Curtis JR. Personalizing rheumatology care using biomarkers and digital health strategies. Presented at the Eastern Clinical Rheumatology Congress; May. 12-15, 2022. (virtual meeting).
Disclosures: Curtis reports associations with AbbVie, Amgen, Bendcare, Bristol Myers Squibb, Corona/CorEvitas, GlaxoSmithKline, Janssen, Eli Lilly, Myriad, Novartis, Pfizer, Sanofi, Scipher and UCB.
DESTIN, Fla. — Remotely monitoring patients using new technology could allow rheumatologists to choose the “right drug the first time,” according to data presented at the Eastern Clinical Rheumatology Congress.
Jeffrey R. Curtis, MD, of the University of Alabama at Birmingham, noted that a wide range of technological advances, from clinical informatics to drug selection using patient-generated data , may allow rheumatologists to better predict which drugs will elicit the best response.
“We’re going to talk about predicting the future,” he said.
At this point, Curtis suggested that the word “predict” is often used incorrectly in medicine. He noted that predicting response to a drug or treatment is an inexact science that uses imperfect data to assess what may happen to a patient.
“What we hope to do is predict the right drug for the right patient at the right time,” he said. “But unfortunately we don’t have it yet.”
In rheumatology specifically, clinicians typically start with one drug and, if that doesn’t work, try another.
“The evidence is usually very weak, or the recommendations are conditional,” Curtis said.
Additionally, clinical factors are often considered only with respect to the second or third medication a rheumatologist may choose.
“What are you going to achieve?” he said. “The answer is: what the insurance company tells me to achieve.”
However, advances in technology can change this landscape.
“The goal is to get the right class of drugs right from the start,” Curtis said.
For example, the PRISM RA test can help predict a poor response to a TNF inhibitor.

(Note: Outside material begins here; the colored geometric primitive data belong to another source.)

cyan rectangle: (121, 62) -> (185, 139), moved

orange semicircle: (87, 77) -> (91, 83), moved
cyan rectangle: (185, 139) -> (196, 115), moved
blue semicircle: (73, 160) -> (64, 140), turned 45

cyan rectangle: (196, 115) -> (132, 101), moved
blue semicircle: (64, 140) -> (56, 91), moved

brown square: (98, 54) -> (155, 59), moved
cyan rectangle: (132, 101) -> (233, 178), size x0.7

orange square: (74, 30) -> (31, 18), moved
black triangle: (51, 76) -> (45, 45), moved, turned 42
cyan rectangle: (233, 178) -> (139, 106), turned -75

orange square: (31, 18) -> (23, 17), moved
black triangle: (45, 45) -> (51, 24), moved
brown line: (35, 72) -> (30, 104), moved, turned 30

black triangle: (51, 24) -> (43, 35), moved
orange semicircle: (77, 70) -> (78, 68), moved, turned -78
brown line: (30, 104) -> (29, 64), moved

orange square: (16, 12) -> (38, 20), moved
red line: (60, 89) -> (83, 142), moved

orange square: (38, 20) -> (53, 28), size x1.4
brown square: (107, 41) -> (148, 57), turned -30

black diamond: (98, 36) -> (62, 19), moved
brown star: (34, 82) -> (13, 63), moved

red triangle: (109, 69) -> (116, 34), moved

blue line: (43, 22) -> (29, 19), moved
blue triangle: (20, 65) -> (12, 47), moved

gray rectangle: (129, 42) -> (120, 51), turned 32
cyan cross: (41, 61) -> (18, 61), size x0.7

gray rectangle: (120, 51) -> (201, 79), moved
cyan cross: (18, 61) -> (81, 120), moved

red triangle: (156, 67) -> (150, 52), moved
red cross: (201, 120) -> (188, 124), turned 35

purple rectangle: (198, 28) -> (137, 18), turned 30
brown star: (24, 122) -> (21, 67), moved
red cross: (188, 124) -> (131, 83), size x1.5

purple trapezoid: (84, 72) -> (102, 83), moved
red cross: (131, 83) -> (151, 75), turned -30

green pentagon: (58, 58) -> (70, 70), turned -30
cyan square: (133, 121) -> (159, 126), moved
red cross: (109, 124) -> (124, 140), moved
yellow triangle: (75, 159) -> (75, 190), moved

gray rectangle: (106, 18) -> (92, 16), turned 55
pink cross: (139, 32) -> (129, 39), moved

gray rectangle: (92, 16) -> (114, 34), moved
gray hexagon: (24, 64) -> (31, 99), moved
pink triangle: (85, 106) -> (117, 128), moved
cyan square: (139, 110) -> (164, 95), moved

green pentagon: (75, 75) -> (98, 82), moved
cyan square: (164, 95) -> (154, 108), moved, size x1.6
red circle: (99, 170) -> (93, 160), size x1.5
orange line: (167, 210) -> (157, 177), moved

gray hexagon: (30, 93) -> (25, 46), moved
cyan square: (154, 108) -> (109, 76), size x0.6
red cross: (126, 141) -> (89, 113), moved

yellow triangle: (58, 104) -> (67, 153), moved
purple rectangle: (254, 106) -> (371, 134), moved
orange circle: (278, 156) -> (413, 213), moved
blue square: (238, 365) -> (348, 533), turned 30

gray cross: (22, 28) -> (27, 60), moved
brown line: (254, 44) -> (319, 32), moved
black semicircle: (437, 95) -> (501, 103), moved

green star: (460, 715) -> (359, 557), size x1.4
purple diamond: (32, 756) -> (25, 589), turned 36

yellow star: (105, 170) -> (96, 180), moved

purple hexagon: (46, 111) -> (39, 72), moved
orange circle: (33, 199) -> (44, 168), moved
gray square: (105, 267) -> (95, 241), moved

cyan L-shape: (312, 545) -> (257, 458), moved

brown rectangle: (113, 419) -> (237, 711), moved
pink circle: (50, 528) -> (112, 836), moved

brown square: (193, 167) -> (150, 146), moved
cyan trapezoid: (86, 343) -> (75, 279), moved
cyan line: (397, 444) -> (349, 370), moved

Curtis noted that it can be counterintuitive to have a test that predicts nonresponse as opposed to response.
“But after methotrexate fails, most rheumatologists will look for a TNF inhibitor,” he said. “We want a test that changes what you would actually do.”

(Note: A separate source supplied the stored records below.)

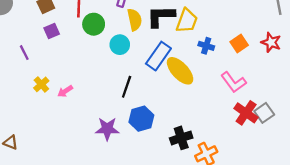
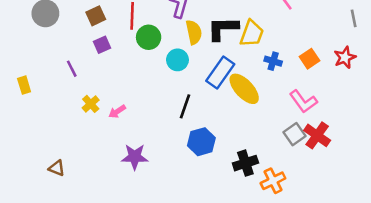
red star: (271, 42) -> (345, 57), turned 30
gray square: (264, 113) -> (294, 134), moved
purple star: (107, 129) -> (135, 157), moved

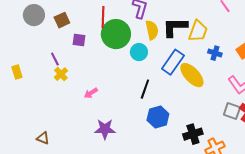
brown square: (96, 16) -> (62, 20), moved
green circle: (149, 37) -> (116, 34), size x1.5
purple square: (102, 45) -> (79, 40), turned 32
yellow cross: (91, 104) -> (61, 74), moved
gray square: (294, 134) -> (232, 111), turned -36

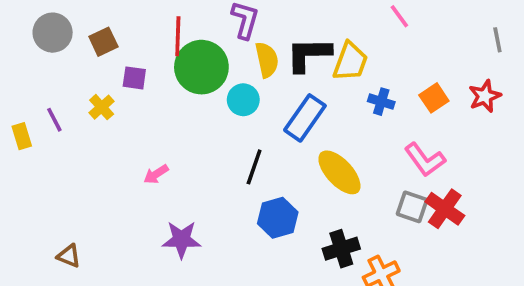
purple line: (55, 59) -> (54, 120), moved
yellow cross: (61, 74) -> (102, 107), moved
yellow ellipse: (192, 75) -> (339, 172), moved

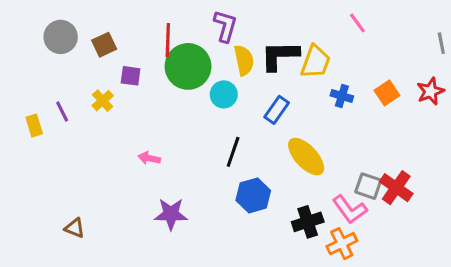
blue rectangle: (305, 118) -> (277, 110), size x0.7
pink L-shape: (425, 160) -> (350, 209), moved
pink arrow: (156, 174) -> (149, 158), turned 45

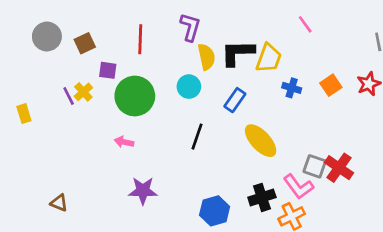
green circle: (188, 66) -> (135, 96), moved
purple line: (62, 112) -> (69, 96), moved
blue hexagon: (253, 195) -> (215, 211), moved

As the PRISM test grows in popularity, Curtis raised the question of whether insurance companies would allow rheumatologists to make treatment choices based on these results.
“In Alabama, you can choose adalimumab [Humira, AbbVie],” he said. “If you apply for anything else, you get adalimumab, and if you appeal, you get adalimumab.”
In short, the payers direct the therapeutic choices.
“Science should drive policy, not the other way around,” Curtis said.
Additionally, Curtis argued that it is less costly for patients to be in remission than to have relapses and continued flare-ups of their disease.
“That may be the only part of the conversation a payer can care about,” he said.
Payers, in fact, may be starting to pay attention to these advances. Some forms of patient data collected through mobile technology became reimbursable “as of January of this year,” according to Curtis.
With that in mind, Curtis urged rheumatologists to take note of new approaches currently available on the market, such as devices to monitor uric acid levels for patients with gout, or “smart toilets” to gather information about stools in Crohn’s disease and colitis.
“You can measure almost anything noninvasively,” Curtis said.
However, the possibility of collecting all this information leaves room for another question: “But what does this mean?” Curtis said.
With the technology in place, it is up to clinicians to make sense of the information and use it for the clinical benefit of their patients, Curtis explained.
“If we’re forcing a patient to wear a device and collect all this data, we really need to use it,” he said. “It’s really quite disheartening if we have patients telling us all this information and then we ignore it.”
Curtis urged rheumatologists not just to embrace new technologies, but to tailor their use to factors that are important to patients, such as sleep or fatigue.
“It gives the patient a voice,” he said. “It doesn’t reduce them to a CDAI score.”